No, Josh Hawley, we aren’t living in an ‘age of monopoly’ killing small business
Washington is nothing if not a vast assembly line for groupthink. It cranks out dubious claims faster than the chocolate assembly line in that famous scene from I Love Lucy. A case in point was a recent morsel from Missouri’s Sen. Josh Hawley, who penned an essay in the Wall Street Journal calling for a new generation of trustbusters to go after Big Tech in particular.
Hawley attempted to substantiate his populist argument that we are in an “age of monopoly” by repeating a series of faulty claims that have been passed around Washington so frequently that they have taken on almost mythic proportions.
To make it seem like rapacious monopolists are killing small business, Hawley stated that new business formation is “roughly half of what it was in the 1970s.” Actually, it declined by about one-third, but the real question is whether that was because of an increase in monopolies. No, it wasn’t. When you examine the 259 industries for which relevant data are available, you find no correlation between changes in concentration and changes in the number of startups. Moreover, all of the decline has occurred in retail — where large, but not monopolistic stores have gained market share from smaller, less efficient ones.
Hawley further claimed monopolies have led to workers receiving a declining share of national income. But the real reason for that trend is that there has been an increase in self-employment and rental income (including the mortgage payments).
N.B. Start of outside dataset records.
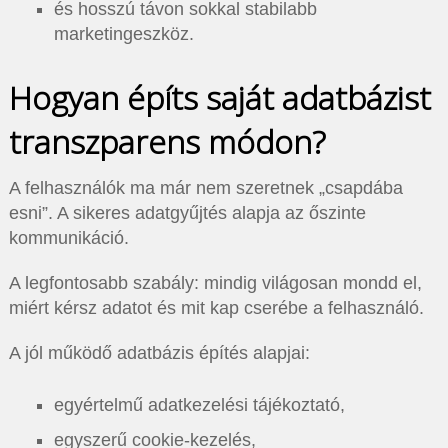
és hosszú távon sokkal stabilabb
marketingeszköz.
Hogyan építs saját adatbázist
transzparens módon?
A felhasználók ma már nem szeretnek „csapdába
esni”. A sikeres adatgyűjtés alapja az őszinte
kommunikáció.
A legfontosabb szabály: mindig világosan mondd el,
miért kérsz adatot és mit kap cserébe a felhasználó.
A jól működő adatbázis építés alapjai:
egyértelmű adatkezelési tájékoztató,
egyszerű cookie-kezelés,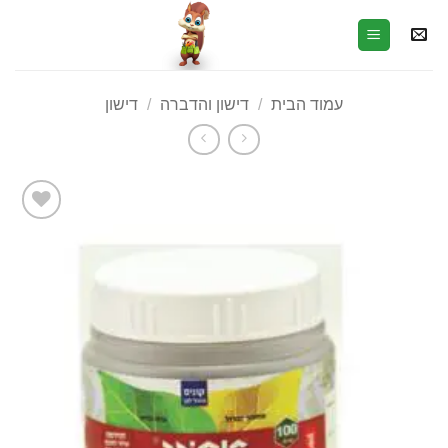
עמוד הבית
/
דישון והדברה
/
דישון
הוסף
לרשימת
המשאלות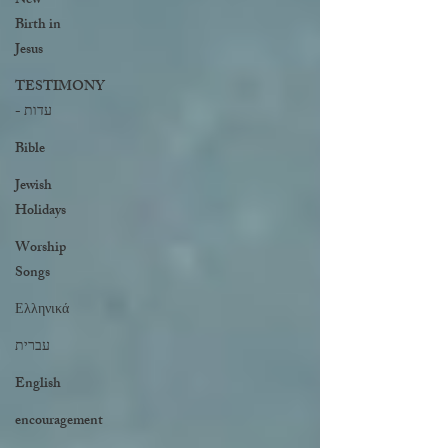
New
Birth in
Jesus
TESTIMONY
- עדות
Bible
Jewish
Holidays
Worship
Songs
Ελληνικά
עברית
English
encouragement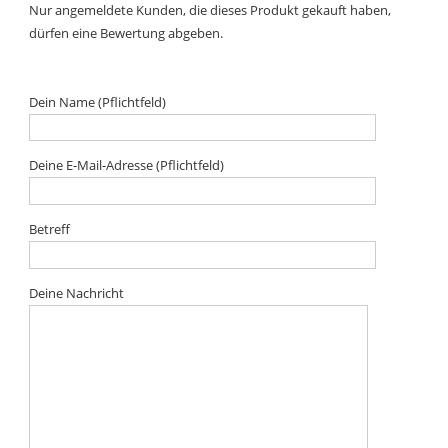
Nur angemeldete Kunden, die dieses Produkt gekauft haben,
dürfen eine Bewertung abgeben.
Dein Name (Pflichtfeld)
Deine E-Mail-Adresse (Pflichtfeld)
Betreff
Deine Nachricht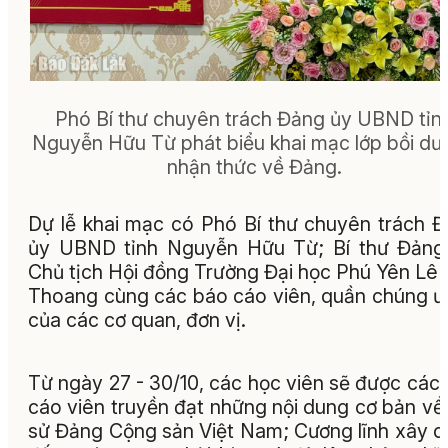
Phó Bí thư chuyên trách Đảng ủy UBND tỉn
Nguyễn Hữu Từ phát biểu khai mạc lớp bồi dư
nhận thức về Đảng.
Dự lễ khai mạc có
Phó Bí thư
chuyên trách
Đ
ủy UBND tỉnh Nguyễn Hữu Từ; Bí thư Đảng
Chủ tịch Hội đồng Trường Đại học Phú Yên Lê
Thoang cùng các báo cáo viên, quần chúng ư
của các cơ quan, đơn vị.
Từ ngày 27 - 30/10, các học viên sẽ được các
cáo viên truyền đạt những nội dung cơ bản về 
sử Đảng Cộng sản Việt Nam; Cương lĩnh xây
Factoring in those trends, labor’s share of national income actually grew from around 80% in the mid-1980s to 84% in 2019.
At the core of Hawley’s argument that we are living in an “age of monopoly” is the contention that two-thirds of industries have become more concentrated since the 1990s. But whether concentration went up or down is not the issue: What matters is whether monopoly has been increasing.
It hasn’t. Newly released Census data, which paints a picture through 2017, shows 77% of industries were unconcentrated (with the top four firms holding less than half of the market) and 19% were moderately concentrated (with the top four capturing between 50% and 80%), whereas just 4% of industries were highly concentrated (top four firms having more than 80% market share). Most of these were highly capital-intensive industries that require economies of scale, such as aircraft manufacturing, guided missiles and deep sea passenger transportation.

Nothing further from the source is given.